Financial services legislative and regulatory news

The Fed issued its eighth round of stress tests for 35 firms (representing approximately 80 percent of the U.S. bank assets), finding overall that the bank holding companies are “strongly capitalized and would be able to lend to households and businesses during a severe global recession." Results from the related Comprehensive Capital Analysis and Review (CCAR) will be released on June 28.

The Fed announced that bank holding companies with less than $100 billion in total consolidated assets are no longer subject to supervisory stress testing; the change is consistent with the Economic Growth, Regulatory Reform, and Consumer Protection Act (EGRRCPA).

The U.S. government did not appeal a federal appeals court decision vacating the U.S. Department of Labor’s Fiduciary Rule, according to news reports; the deadline for appeal was June 13. This leaves the SEC's proposed Regulation Best Interest as the possible standard for broker-dealers when making investment recommendations.

The SEC's Division of Investment Management updated its FAQs on the Custody Rule to address questions related to its 2017 guidance on inadvertent custody.

The OCC issued a bulletin clarifying its policies and processes on performance evaluations for the Community Reinvestment Act.

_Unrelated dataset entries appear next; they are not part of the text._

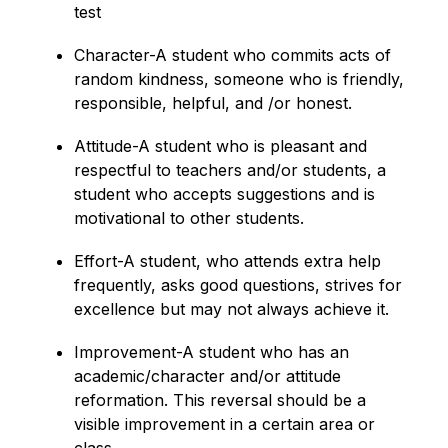
test
Character-A student who commits acts of 
random kindness, someone who is friendly, 
responsible, helpful, and /or honest.
Attitude-A student who is pleasant and 
respectful to teachers and/or students, a 
student who accepts suggestions and is 
motivational to other students.
Effort-A student, who attends extra help 
frequently, asks good questions, strives for 
excellence but may not always achieve it.
Improvement-A student who has an 
academic/character and/or attitude 
reformation. This reversal should be a 
visible improvement in a certain area or 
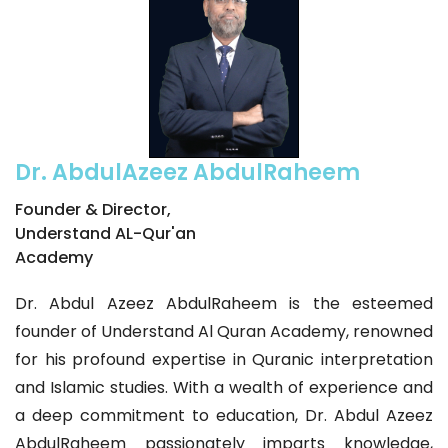
Dr. AbdulAzeez AbdulRaheem
Founder & Director,
Understand AL-Qur'an
Academy
Dr. Abdul Azeez AbdulRaheem is the esteemed
founder of Understand Al Quran Academy, renowned
for his profound expertise in Quranic interpretation
and Islamic studies. With a wealth of experience and
a deep commitment to education, Dr. Abdul Azeez
AbdulRaheem passionately imparts knowledge,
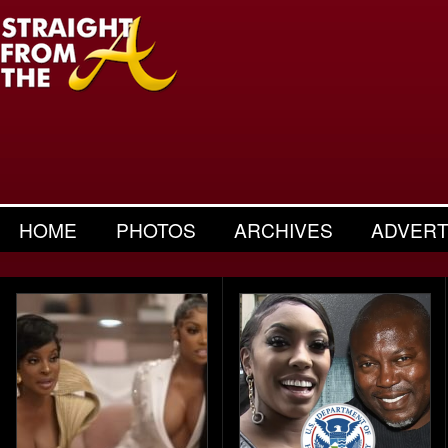
HOME
PHOTOS
ARCHIVES
ADVERT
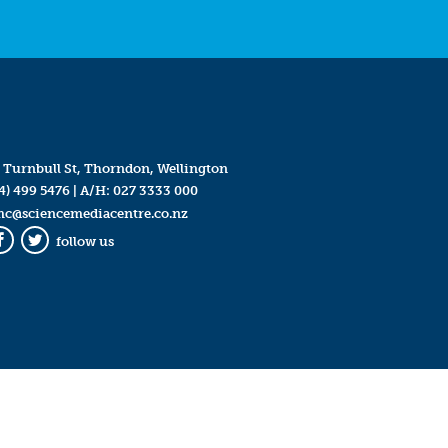
 Turnbull St, Thorndon, Wellington
4) 499 5476
| A/H:
027 3333 000
mc@sciencemediacentre.co.nz
follow us
Facebook
Twitter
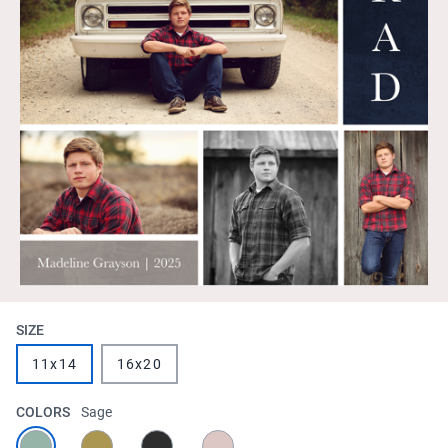
SIZE
11x14
16x20
COLORS
Sage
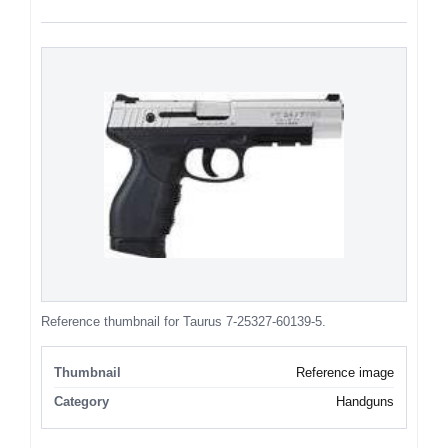
Reference thumbnail for Taurus 7-25327-60139-5.
Thumbnail
Reference image
Category
Handguns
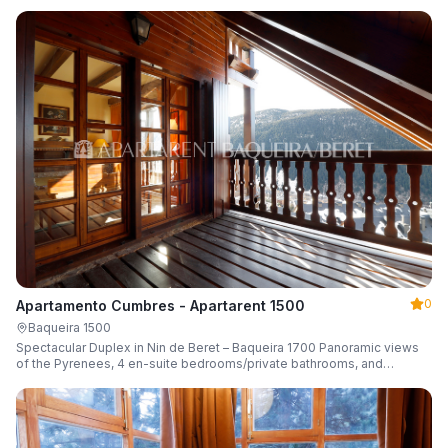
0
Apartamento Cumbres - Apartarent 1500
Baqueira 1500
Spectacular Duplex in Nin de Beret – Baqueira 1700 Panoramic views
of the Pyrenees, 4 en-suite bedrooms/private bathrooms, and
capacity for 8 guests.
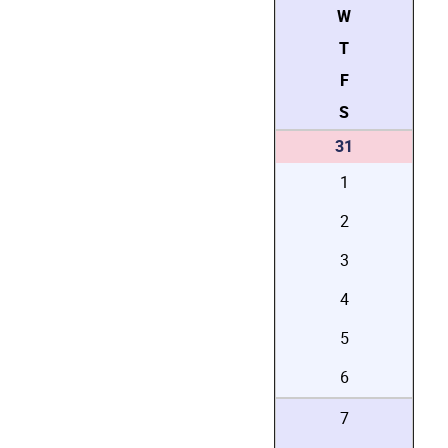
W
T
F
S
31
1
2
3
4
5
6
7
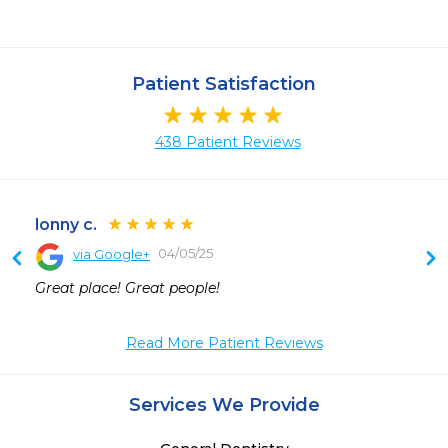
Patient Satisfaction
438 Patient Reviews
lonny c.
04/05/25
via Google+
 
Great place! Great people!
Read More Patient Reviews
Services We Provide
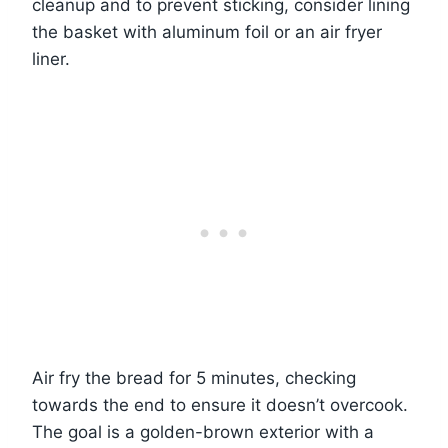
cleanup and to prevent sticking, consider lining
the basket with aluminum foil or an air fryer
liner.
Air fry the bread for 5 minutes, checking
towards the end to ensure it doesn’t overcook.
The goal is a golden-brown exterior with a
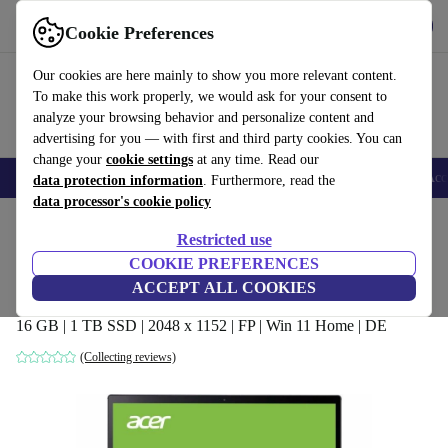
Get the app
Download
Cookie Preferences
Use refurbed fast and easy
Our cookies are here mainly to show you more relevant content.
To make this work properly, we would ask for your consent to
analyze your browsing behavior and personalize content and
advertising for you — with first and third party cookies. You can
change your
cookie settings
at any time. Read our
🎒 Back to school
Smartphones
Laptops
Tablets
Smartwatches
Acc
data protection information
. Furthermore, read the
data processor's cookie policy
Home
Products
Laptops
Acer Laptops
Restricted use
COOKIE PREFERENCES
Acer Spin 5 SP513-55N | i7-1165G7 |
ACCEPT ALL COOKIES
13.5"
16 GB | 1 TB SSD | 2048 x 1152 | FP | Win 11 Home | DE
(Collecting reviews)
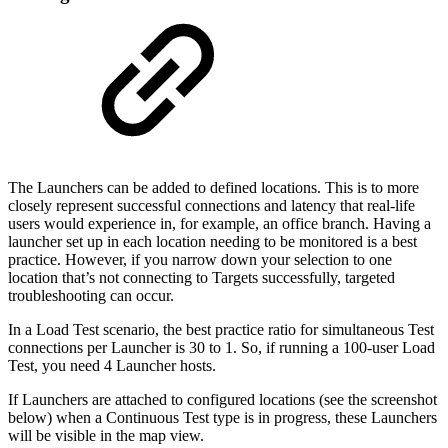
The Launchers can be added to defined locations. This is to more
closely represent successful connections and latency that real-life
users would experience in, for example, an office branch. Having a
launcher set up in each location needing to be monitored is a best
practice. However, if you narrow down your selection to one
location that’s not connecting to Targets successfully, targeted
troubleshooting can occur.
In a Load Test scenario, the best practice ratio for simultaneous Test
connections per Launcher is 30 to 1. So, if running a 100-user Load
Test, you need 4 Launcher hosts.
If Launchers are attached to configured locations (see the screenshot
below) when a Continuous Test type is in progress, these Launchers
will be visible in the map view.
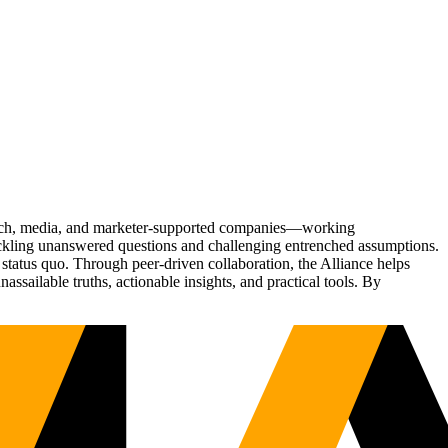
Tech, media, and marketer-supported companies—working
tackling unanswered questions and challenging entrenched assumptions.
status quo. Through peer-driven collaboration, the Alliance helps
sailable truths, actionable insights, and practical tools. By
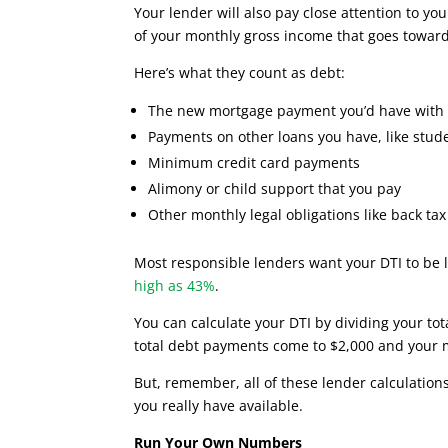
Your lender will also pay close attention to yo
of your monthly gross income that goes towar
Here’s what they count as debt:
The new mortgage payment you’d have with 
Payments on other loans you have, like stude
Minimum credit card payments
Alimony or child support that you pay
Other monthly legal obligations like back t
Most responsible lenders want your DTI to be
high as 43%
.
You can calculate your DTI by dividing your to
total debt payments come to $2,000 and your 
But, remember, all of these lender calculatio
you really have available.
Run Your Own Numbers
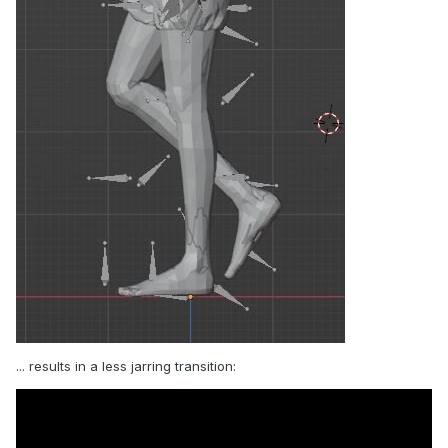
... results in a less jarring transition:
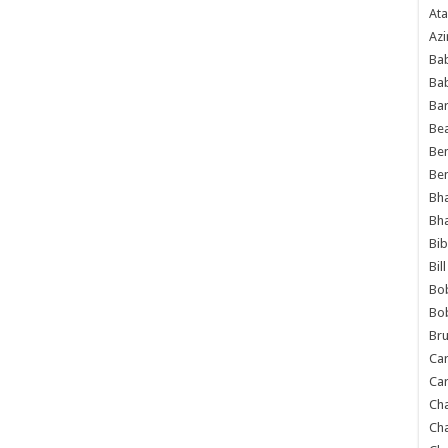
Ata
Azi
Bab
Ba
Ba
Bea
Ben
Be
Bh
Bh
Bib
Bil
Bo
Bo
Bru
Car
Car
Ch
Ch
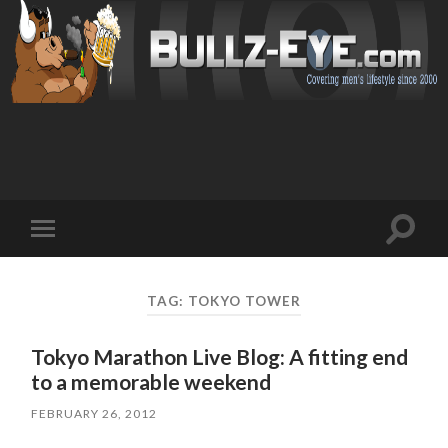
Toggl
Toggle
search
mobile
field
menu
TAG: TOKYO TOWER
Tokyo Marathon Live Blog: A fitting end
to a memorable weekend
FEBRUARY 26, 2012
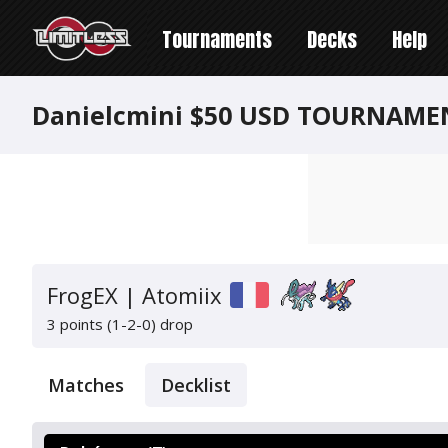
Tournaments
Decks
Help
Danielcmini $50 USD TOURNAME
FrogEX | Atomiix
3 points (1-2-0)
drop
Matches
Decklist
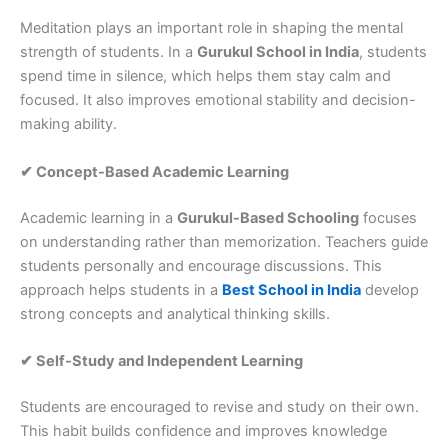
Meditation plays an important role in shaping the mental
strength of students. In a
Gurukul School in India
, students
spend time in silence, which helps them stay calm and
focused. It also improves emotional stability and decision-
making ability.
✔ Concept-Based Academic Learning
Academic learning in a
Gurukul-Based Schooling
focuses
on understanding rather than memorization. Teachers guide
students personally and encourage discussions. This
approach helps students in a
Best School in India
develop
strong concepts and analytical thinking skills.
✔ Self-Study and Independent Learning
Students are encouraged to revise and study on their own.
This habit builds confidence and improves knowledge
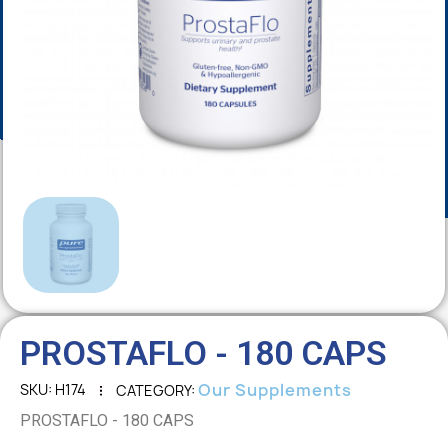
PROSTAFLO - 180 CAPS
Our Supplements
SKU
H174
CATEGORY
PROSTAFLO - 180 CAPS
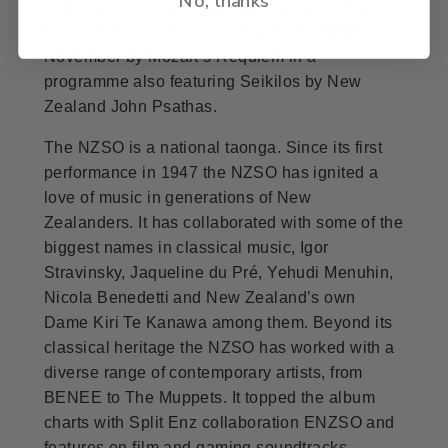
American violinist Hilary Hahn as part of the
NZSO’s winter festival in August, followed in
November by Mozart’s Requiem in a
programme also featuring Seikilos by New
Zealand John Psathas.
The NZSO is a national taonga. Since its first
performance in 1947 the NZSO has ignited a
love of music in generations of New
Zealanders. It has collaborated with some of the
biggest names in classical music, Igor
Stravinsky, Jaqueline du Pré, Yehudi Menuhin,
Nicola Benedetti and New Zealand’s own
Dame Kiri Te Kanawa among them. Beyond its
classical heritage the NZSO has worked with a
diverse range of contemporary artists, from
BENEE to The Muppets. It topped the album
charts with Split Enz collaboration ENZSO and
features on film and gaming soundtracks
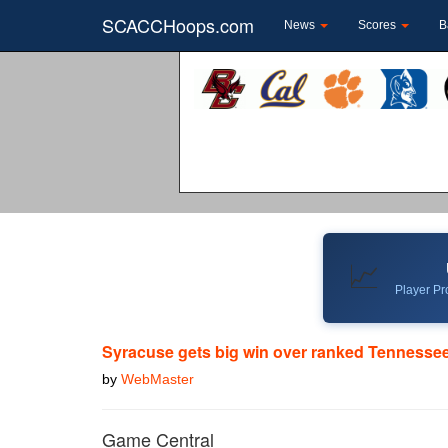
SCACCHoops.com
News
Scores
B
📈
Player Pro
Syracuse gets big win over ranked Tennessee
by
WebMaster
Game Central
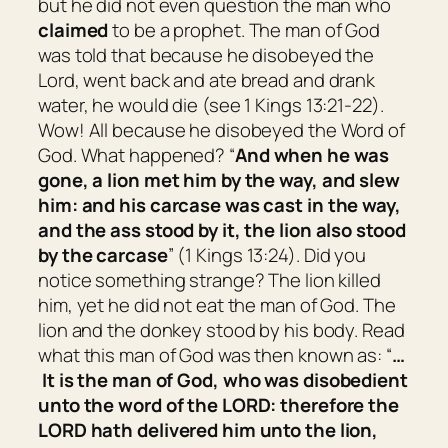
but he did not even question the man who
claimed
to be a prophet. The man of God
was told that because he disobeyed the
Lord, went back and ate bread and drank
water, he would die (see 1 Kings 13:21-22).
Wow! All because he disobeyed the Word of
God. What happened? “
And when he was
gone, a lion met him by the way, and slew
him: and his carcase was cast in the way,
and the ass stood by it, the lion also stood
by the carcase
” (1 Kings 13:24). Did you
notice something strange? The lion killed
him, yet he did not eat the man of God. The
lion and the donkey stood by his body. Read
what this man of God was then known as: “
…
It
is
the man of God, who was disobedient
unto the word of the LORD: therefore the
LORD hath delivered him unto the lion,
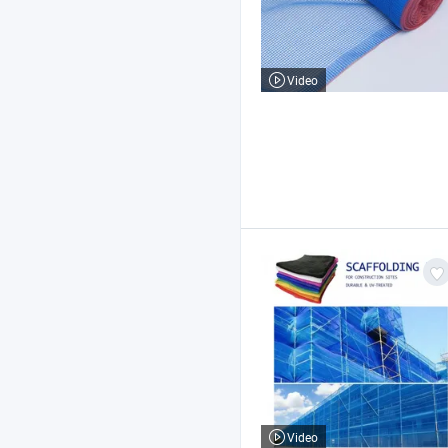
Video
Video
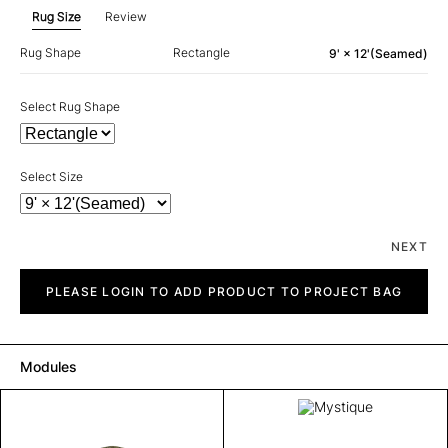
Rug Size
Review
Rug Shape
Rectangle
9' × 12'(Seamed)
Select Rug Shape
Select Size
NEXT
Mystique
quantity
PLEASE LOGIN TO ADD PRODUCT TO PROJECT BAG
Modules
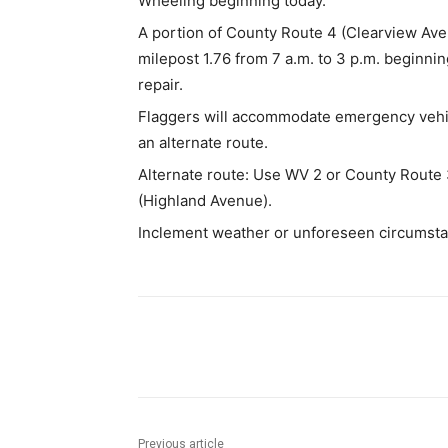
Wheeling beginning today.
A portion of County Route 4 (Clearview Aven
milepost 1.76 from 7 a.m. to 3 p.m. beginnin
repair.
Flaggers will accommodate emergency vehic
an alternate route.
Alternate route: Use WV 2 or County Route 
(Highland Avenue).
Inclement weather or unforeseen circumsta
Share
Previous article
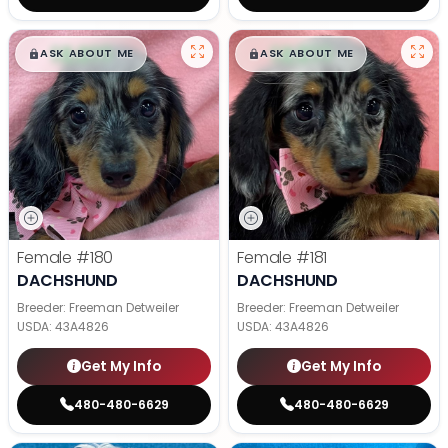
$
,
99
$
,
99
█
█
█
█
ASK ABOUT ME
ASK ABOUT ME
Female
#180
Female
#181
DACHSHUND
DACHSHUND
Breeder: Freeman Detweiler
Breeder: Freeman Detweiler
USDA:
43A4826
USDA:
43A4826
Get My Info
Get My Info
480-480-6629
480-480-6629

Financial services policy news

President Trump nominated Kathy Kraninger of the Office of Management and Budget to serve as director of the BCFP. The nomination will now be considered by the Senate and Mick Mulvaney will continue as acting director until a director is confirmed.

The FTC announced a series of public hearings starting in September to consider possible changes to competition and consumer protection enforcement law, priorities, and policy resulting from evolving business practices, technologies, and international developments.

Sen. Pat Toomey indicated a desire to take up housing finance reform in the next Congress, particularly addressing Fannie and Freddie government conservatorship.

FDIC Chair Jelena McWilliams said she plans to review the CAMELS rating system, supports easing living will requirements, and opposes using guidance in place of formal rules, according to news reports.

The BIS released two chapters of its Annual Economic Report in advance of the full report; one said that macroprudential measures should extend to additional financial firms, including fintechs and asset fund managers while the other looked at risks associated with cryptocurrencies.

The FSB published two final guidance documents on implementing GSIB resolution regimes.

The SEC published a draft strategic plan on SEC priorities through FY 2022 that focuses on serving investors, becoming more innovative, and improving agency performance.